Laughing Song usa como abordagem uma linda melodia e uma instrumentalização otimista como roupagem para uma das letras mais tristes do catálogo da banda. A bateria de Charlie serve como um ombro amigo e o Saxofone de Lewis tentam ser o sol em um dia cinzento enquanto Tyler tenta disfarçar toda sua dor em uma aparente indiferença, até colapsar no refrão, que cita todas as músicas feitas logo após a saída da Isaac e serviram como “tapa buraco” para realizar suas turnês (pois eles haviam prometido que não cantariam para o público nenhuma música de seus dois álbuns anteriores). Nesse momento, a dor é sentida numa espécie de purgatório musical. A contradição entre o título da música e o tom melancólico que carrega cria um elemento paradoxal antes mesmo dela começar, perpetuado por pequenas contradições que aparecem ao longo da música e que proporcionam mais peso emocional para o conflito interno da vocalista, que nos paralisa durante sua catarse no outro da faixa, quando admite para si mesma que está pronta para seguir em frente, mesmo não sabendo como: “What does that say? When I have accepted that no-one else will make me laugh like that– Ever again” (o que quer dizer quando eu aceitei que ninguém vai me fazer sorrir como você, nunca)

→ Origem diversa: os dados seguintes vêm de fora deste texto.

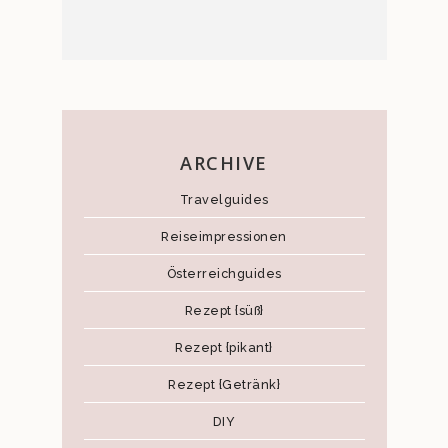
ARCHIVE
Travelguides
Reiseimpressionen
Österreichguides
Rezept {süß}
Rezept {pikant}
Rezept {Getränk}
DIY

Ainda é importante destacar um parágrafo inteiro para “Turbines/Pigs”. Mais um conto folclórico interpretado por May Kershaw, a faixa de 9 minutos nos transforma em crianças em estado de estupefação pura enquanto acompanhamos aquela história que traz a tona inseguranças e tristeza (sentimentos que geralmente buscamos repelir mas que, nesse caso, queremos entender), proporcionando a eles uma intensidade que ainda achávamos não conhecer.

Por fim, “Dancers”, que serve figurativamente como última faixa da apresentação (dissolvendo-se num verso reprise mais lento de “Up Song”, que é o final literal), é daqueles momentos da banda que nos deixam sem palavras: Carregados de emoção e metáforas, complexos na execução mas apelativos na forma que soam, que gostam de nos trazer pra perto de si mas não se sentem confortáveis o suficiente para se abrir por completo ou dar alguma explicação sobre quem é ou o que quer dizer.

É justamente aqui que Black Country, New Road demonstra não estar interessado em se distanciar do passado apenas pela dor que ele provoca enquanto olha para futuro e suas infinitas possibilidades. Com Live at Bush Hall, esse passado deixa de ser apenas sobre Isaac Wood, e se torna também concretamente o prelúdio do que está por vir, mas que sempre foi:

Melhores amigos se divertindo e fazendo música.